Sprankle added: “It’s a lack of empathy and it’s on all their hands.”

“Millions of Americans hungry and in limbo”

Meanwhile, the Food Research and Action Center (FRAC), a major nutrition-advocacy group, said in a statement on Wednesday: “It remains shocking that the administration did everything it could during the shutdown to keep much needed food assistance from reaching those in need.

“USDA [the U.S.’s Department of Agriculture] could have, and should have, acted decisively to ensure that SNAP benefits continued uninterrupted.

“Instead, the administration went as far as the Supreme Court - to keep SNAP benefits out of the hands of those in need. This unnecessary and harmful decision left millions of Americans hungry and in limbo.”

When will SNAP payments resume?

Around 42 million Americans benefit from SNAP, a nationwide scheme that’s worth an average of $187.20 per person per month, per statistics shared by the USDA, which runs the program.
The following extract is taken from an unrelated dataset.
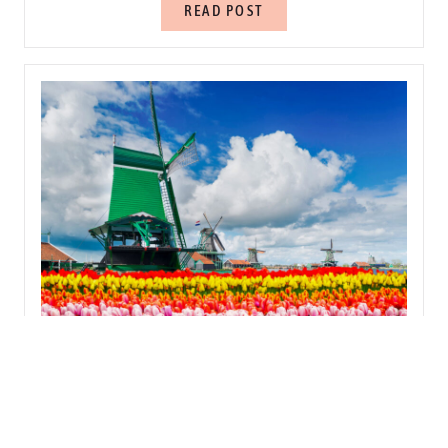
READ POST
21 BEST THINGS TO DO IN THE NETHERLANDS
READ POST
However, after the recent government shutdown led to a lapse in funding for the federally-financed program, many beneficiaries were left waiting to receive their November money. Others were paid, but only partially.
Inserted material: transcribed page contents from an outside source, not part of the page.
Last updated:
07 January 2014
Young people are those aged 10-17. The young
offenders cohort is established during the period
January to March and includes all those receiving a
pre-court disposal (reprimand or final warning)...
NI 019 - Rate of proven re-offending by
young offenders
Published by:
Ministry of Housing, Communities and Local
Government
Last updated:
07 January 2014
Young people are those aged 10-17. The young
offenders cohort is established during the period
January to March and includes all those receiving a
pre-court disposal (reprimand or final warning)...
But with the shutdown now over - a bill to reopen government was signed into law late on Wednesday - full SNAP payments are to resume across the U.S.

“Good news is on the way”

Speaking on CNN on Thursday, Agriculture Secretary Brooke Rollins said SNAP recipients can expect to have been paid by early next week.

“We immediately last night began moving out, making sure that the program continues unabated, starting once the government reopened,” Rollins said. “Hopefully by the end of this week most will receive it, at the very latest on Monday.

“But keep in mind, the SNAP program is funded by the federal government, but it is the 50 states and 50 different infrastructures that move that money out, which is what made it so complicated, the patchwork.

“It’s moving, it’s coming, and for those who really depend on it, good news is on the way.”

In its statement, the FRAC urged the USDA to work with states to “quickly deliver benefits and alleviate the harm”.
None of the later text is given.